(Stored data entries)
────────────────────────────────────────

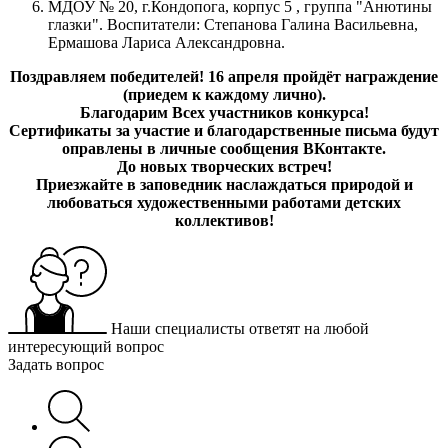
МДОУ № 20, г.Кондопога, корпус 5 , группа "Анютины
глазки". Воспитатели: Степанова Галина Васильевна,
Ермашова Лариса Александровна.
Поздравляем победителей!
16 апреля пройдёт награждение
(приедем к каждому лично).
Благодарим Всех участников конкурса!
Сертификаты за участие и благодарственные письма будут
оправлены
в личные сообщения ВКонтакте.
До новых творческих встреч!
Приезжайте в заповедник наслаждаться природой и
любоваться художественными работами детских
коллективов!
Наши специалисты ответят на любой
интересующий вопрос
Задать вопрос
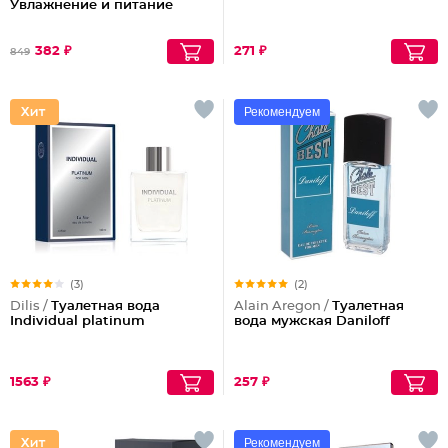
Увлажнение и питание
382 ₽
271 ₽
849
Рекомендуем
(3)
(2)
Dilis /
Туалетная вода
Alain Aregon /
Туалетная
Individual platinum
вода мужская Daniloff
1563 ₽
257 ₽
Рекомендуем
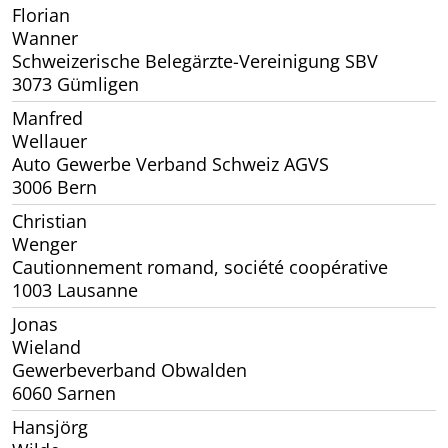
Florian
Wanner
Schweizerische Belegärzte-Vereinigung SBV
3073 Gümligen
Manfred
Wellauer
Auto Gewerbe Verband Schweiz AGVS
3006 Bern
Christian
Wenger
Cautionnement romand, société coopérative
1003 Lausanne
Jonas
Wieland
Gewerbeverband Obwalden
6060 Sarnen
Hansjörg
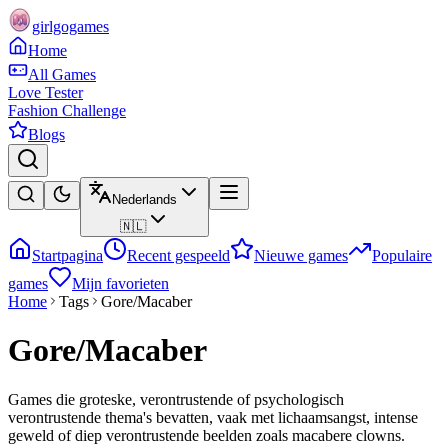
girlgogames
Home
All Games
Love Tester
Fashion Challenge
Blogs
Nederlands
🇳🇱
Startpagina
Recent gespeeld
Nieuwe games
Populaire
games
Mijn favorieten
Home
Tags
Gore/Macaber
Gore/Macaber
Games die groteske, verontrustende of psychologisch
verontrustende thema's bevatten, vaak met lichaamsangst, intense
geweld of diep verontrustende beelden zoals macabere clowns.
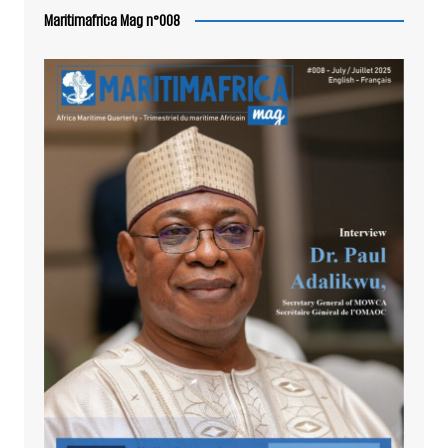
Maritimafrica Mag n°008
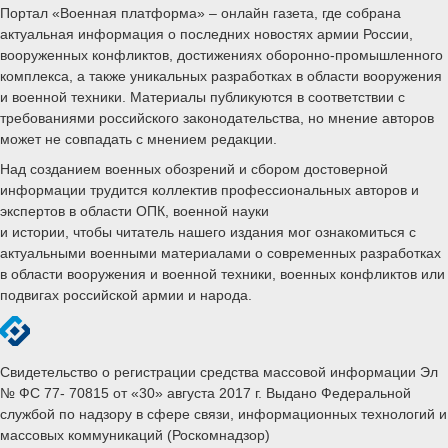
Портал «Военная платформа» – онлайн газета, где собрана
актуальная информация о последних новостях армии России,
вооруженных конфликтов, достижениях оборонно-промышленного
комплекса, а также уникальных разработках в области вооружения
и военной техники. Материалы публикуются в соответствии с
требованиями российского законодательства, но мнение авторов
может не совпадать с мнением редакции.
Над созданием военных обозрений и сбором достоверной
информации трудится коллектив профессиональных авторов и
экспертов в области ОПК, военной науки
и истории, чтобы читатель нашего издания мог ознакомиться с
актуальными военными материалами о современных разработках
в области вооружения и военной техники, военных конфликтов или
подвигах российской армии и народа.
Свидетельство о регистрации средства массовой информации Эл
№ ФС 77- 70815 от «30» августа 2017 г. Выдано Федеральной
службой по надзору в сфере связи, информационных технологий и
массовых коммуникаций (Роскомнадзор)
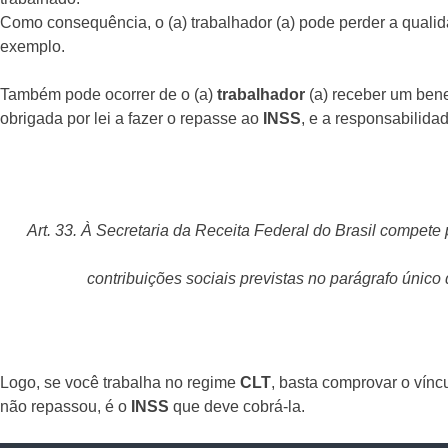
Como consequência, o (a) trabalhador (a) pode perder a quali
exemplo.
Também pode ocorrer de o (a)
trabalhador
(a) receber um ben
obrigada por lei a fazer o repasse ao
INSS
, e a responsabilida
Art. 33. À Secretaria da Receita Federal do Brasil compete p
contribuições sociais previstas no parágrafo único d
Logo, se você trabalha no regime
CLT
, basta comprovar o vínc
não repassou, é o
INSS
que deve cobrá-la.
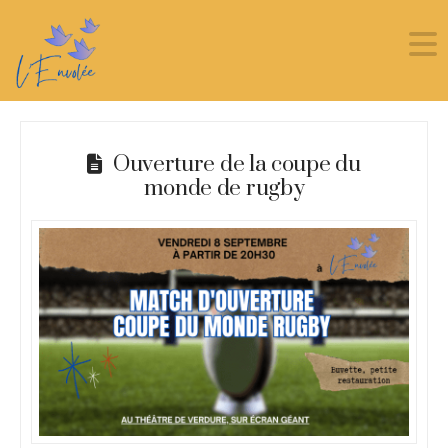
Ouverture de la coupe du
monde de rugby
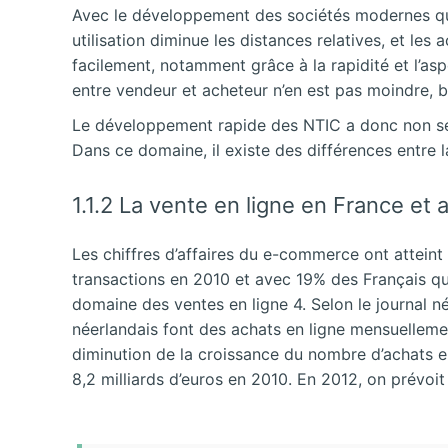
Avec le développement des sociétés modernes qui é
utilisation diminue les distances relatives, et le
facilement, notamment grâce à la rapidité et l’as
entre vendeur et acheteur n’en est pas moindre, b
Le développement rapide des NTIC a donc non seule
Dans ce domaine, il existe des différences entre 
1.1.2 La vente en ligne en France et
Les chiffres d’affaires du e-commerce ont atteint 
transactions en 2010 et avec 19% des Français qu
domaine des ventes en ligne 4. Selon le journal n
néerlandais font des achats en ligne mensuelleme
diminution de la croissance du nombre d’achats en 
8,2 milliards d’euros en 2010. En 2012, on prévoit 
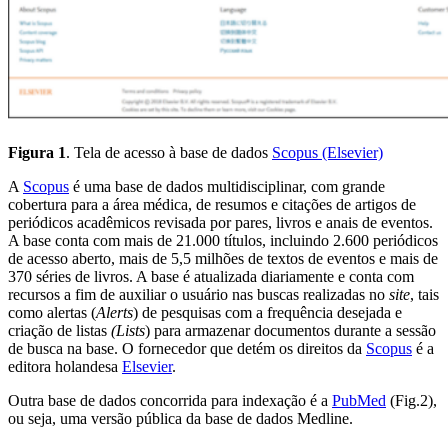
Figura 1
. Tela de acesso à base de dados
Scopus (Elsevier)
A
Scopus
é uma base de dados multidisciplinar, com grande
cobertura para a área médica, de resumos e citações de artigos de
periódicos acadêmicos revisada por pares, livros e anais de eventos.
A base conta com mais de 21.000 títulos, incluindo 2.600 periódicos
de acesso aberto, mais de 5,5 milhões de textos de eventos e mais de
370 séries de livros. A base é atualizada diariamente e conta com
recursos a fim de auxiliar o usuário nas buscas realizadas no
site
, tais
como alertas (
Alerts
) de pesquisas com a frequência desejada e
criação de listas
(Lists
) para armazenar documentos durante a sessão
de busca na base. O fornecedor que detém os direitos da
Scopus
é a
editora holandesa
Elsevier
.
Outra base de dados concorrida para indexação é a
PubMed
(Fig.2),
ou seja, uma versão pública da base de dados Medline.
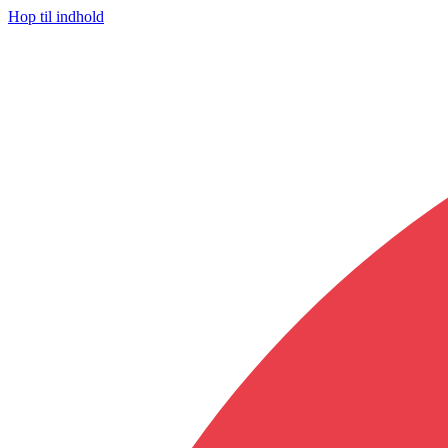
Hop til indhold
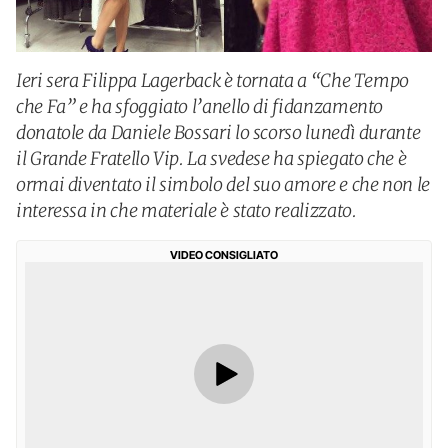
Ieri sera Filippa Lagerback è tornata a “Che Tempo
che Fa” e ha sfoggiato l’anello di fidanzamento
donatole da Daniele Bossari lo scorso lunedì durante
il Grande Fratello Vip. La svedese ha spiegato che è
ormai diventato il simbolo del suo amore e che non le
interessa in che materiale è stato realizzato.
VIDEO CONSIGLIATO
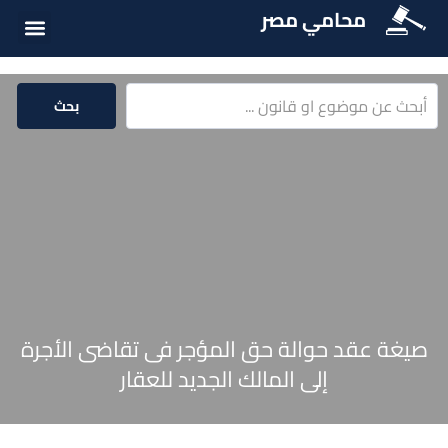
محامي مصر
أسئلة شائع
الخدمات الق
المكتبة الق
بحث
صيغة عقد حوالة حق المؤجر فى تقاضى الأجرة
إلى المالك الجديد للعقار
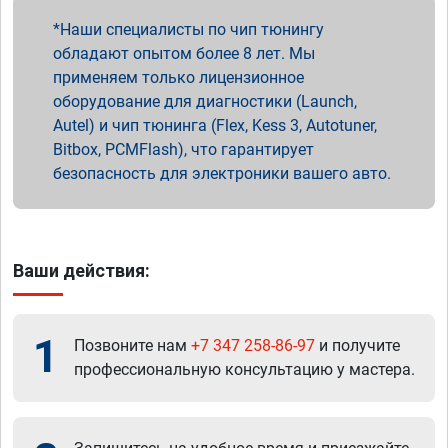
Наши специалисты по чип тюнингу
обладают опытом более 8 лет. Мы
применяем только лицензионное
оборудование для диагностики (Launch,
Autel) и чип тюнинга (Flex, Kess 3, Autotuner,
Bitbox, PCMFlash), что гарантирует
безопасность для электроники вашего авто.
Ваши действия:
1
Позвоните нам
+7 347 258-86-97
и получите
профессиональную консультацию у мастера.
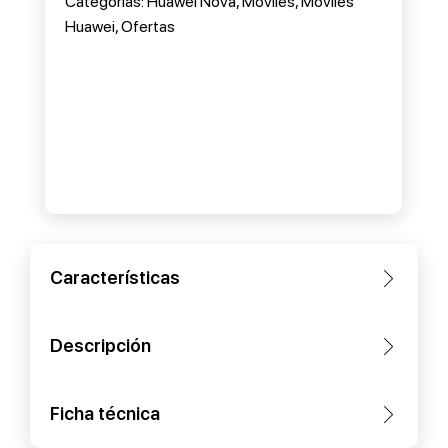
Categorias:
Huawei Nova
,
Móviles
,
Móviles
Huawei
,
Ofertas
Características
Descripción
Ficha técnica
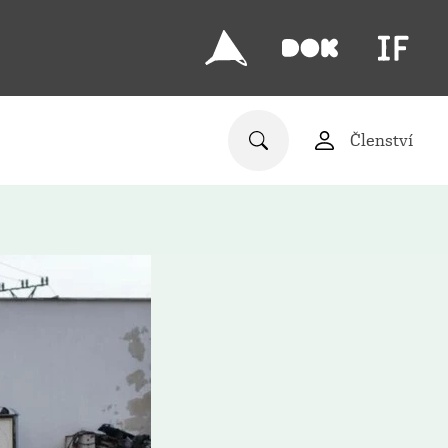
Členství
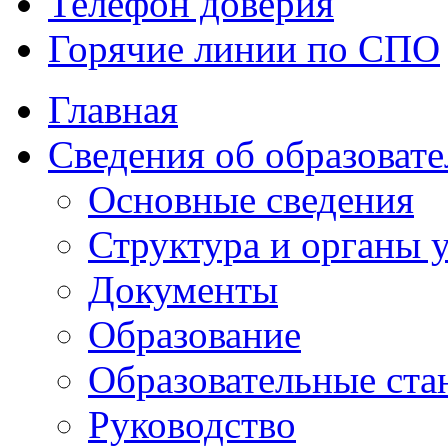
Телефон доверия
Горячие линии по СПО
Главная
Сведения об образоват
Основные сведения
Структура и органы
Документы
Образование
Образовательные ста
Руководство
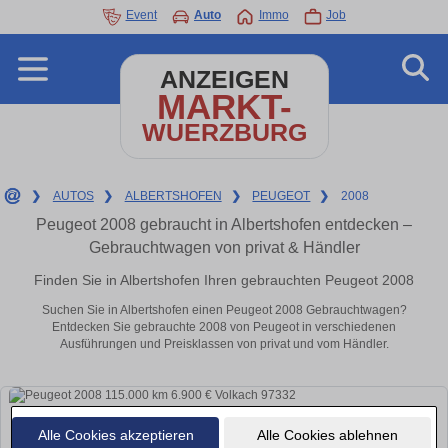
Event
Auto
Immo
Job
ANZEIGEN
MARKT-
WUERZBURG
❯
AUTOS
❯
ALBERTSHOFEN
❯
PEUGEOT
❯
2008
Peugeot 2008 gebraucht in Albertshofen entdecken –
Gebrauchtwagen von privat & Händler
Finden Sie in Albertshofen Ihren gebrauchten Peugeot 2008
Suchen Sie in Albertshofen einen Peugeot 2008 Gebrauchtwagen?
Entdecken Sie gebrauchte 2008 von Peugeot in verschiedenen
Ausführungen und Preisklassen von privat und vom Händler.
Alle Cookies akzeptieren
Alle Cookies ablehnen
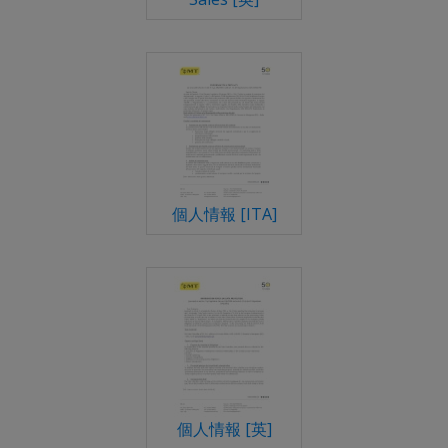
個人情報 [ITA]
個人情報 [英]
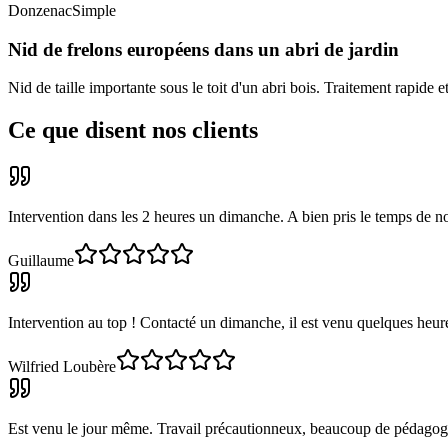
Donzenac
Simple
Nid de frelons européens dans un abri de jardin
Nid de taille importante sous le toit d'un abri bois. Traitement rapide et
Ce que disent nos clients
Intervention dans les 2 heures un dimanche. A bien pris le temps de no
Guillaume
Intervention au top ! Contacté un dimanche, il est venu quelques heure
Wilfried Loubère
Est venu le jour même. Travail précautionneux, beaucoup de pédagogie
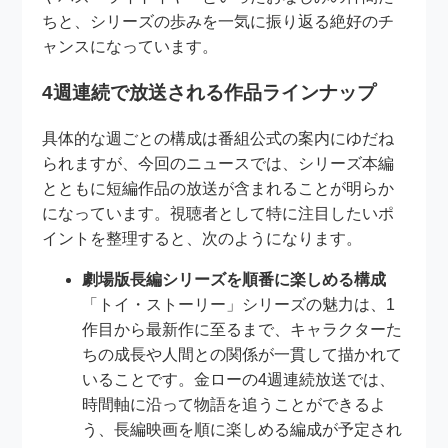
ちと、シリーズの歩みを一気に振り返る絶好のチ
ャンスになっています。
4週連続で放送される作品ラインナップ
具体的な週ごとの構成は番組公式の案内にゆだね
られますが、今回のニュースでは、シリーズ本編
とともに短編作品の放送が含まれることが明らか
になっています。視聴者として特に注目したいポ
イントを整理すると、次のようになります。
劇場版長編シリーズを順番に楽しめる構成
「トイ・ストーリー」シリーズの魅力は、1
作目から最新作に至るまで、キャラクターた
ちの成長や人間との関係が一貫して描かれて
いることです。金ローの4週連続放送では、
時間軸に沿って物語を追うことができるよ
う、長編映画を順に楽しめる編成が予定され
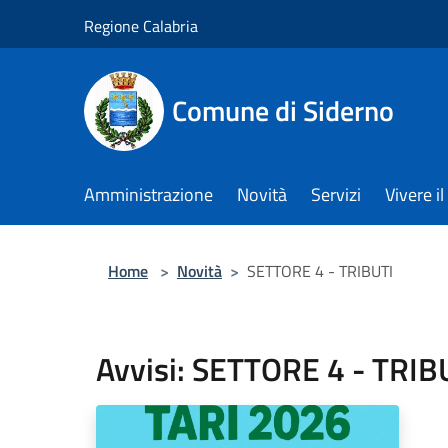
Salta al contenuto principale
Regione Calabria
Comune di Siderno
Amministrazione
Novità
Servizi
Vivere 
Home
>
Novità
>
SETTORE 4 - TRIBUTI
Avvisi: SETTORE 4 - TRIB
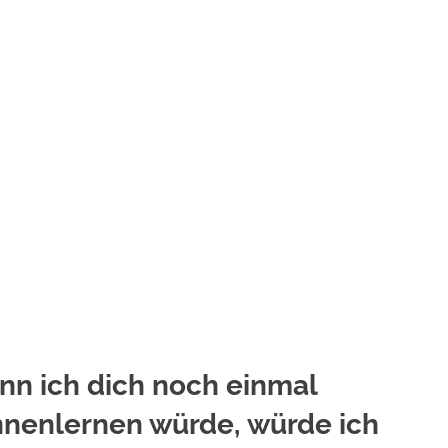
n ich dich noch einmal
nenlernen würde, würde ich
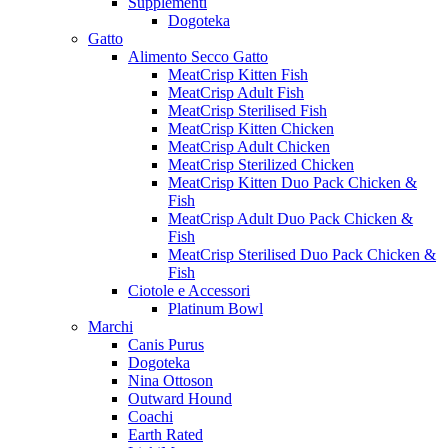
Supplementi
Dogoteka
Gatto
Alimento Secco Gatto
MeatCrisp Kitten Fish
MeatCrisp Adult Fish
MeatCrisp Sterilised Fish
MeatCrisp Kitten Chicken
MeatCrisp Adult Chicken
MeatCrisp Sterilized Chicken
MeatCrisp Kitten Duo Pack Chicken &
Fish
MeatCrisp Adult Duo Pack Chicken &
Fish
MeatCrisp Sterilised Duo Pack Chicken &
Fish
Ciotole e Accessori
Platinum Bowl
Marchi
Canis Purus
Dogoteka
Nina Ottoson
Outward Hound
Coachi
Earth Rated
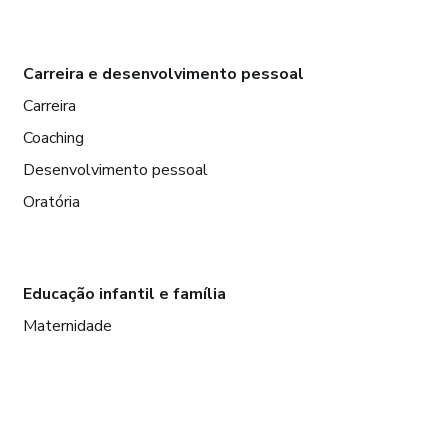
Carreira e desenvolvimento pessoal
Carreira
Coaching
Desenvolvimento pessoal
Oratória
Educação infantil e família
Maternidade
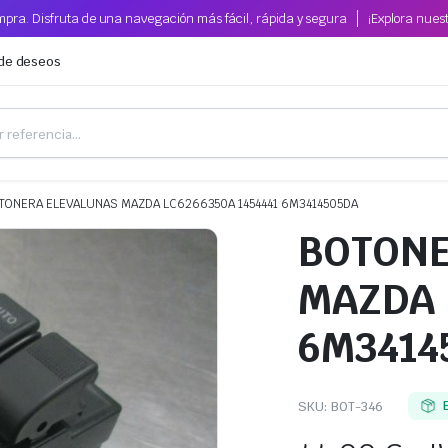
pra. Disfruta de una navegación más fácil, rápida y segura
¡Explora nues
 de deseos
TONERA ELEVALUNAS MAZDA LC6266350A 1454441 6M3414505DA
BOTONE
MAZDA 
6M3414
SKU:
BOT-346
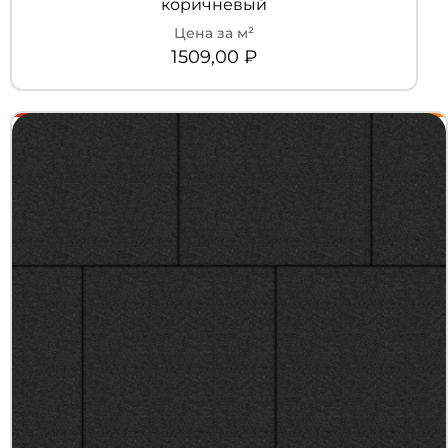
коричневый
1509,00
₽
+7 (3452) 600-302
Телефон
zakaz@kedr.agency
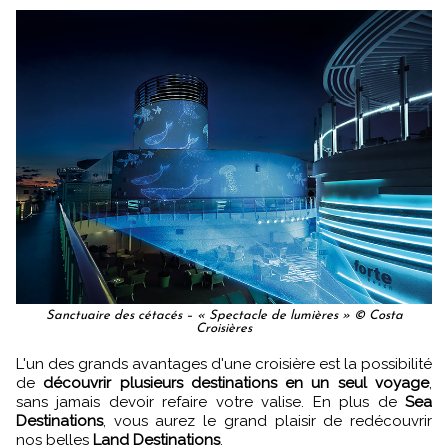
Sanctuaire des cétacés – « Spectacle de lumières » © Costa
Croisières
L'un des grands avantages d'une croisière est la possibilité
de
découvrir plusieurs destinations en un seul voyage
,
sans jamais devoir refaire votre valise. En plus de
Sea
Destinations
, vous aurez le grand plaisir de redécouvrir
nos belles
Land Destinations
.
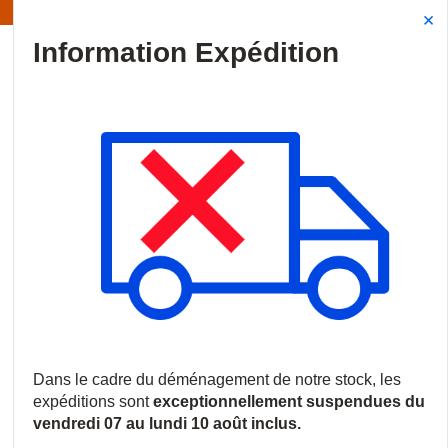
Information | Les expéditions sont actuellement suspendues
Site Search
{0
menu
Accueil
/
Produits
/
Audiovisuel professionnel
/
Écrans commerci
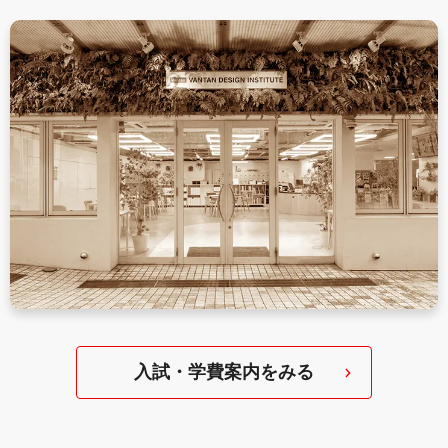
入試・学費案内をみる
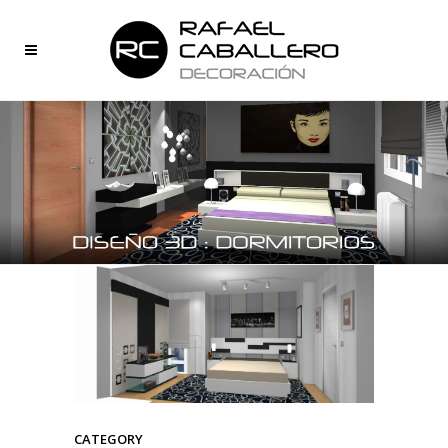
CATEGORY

────────────────────────────────────────

* TASK DIRECTIONS
What is needed is an exact copy of only the lines above from the one with "geweld of diep" to the one with "и военной техники.", both kept, with every picture left out.

* SOLUTION TO THIS TASK
geweld of diep verontrustende beelden zoals macabere clowns.
Maritimafrica Mag n°008
Портал «Военная платформа» – онлайн газета, где собрана
актуальная информация о последних новостях армии России,
вооруженных конфликтов, достижениях оборонно-промышленного
комплекса, а также уникальных разработках в области вооружения
и военной техники. Материалы публикуются в соответствии с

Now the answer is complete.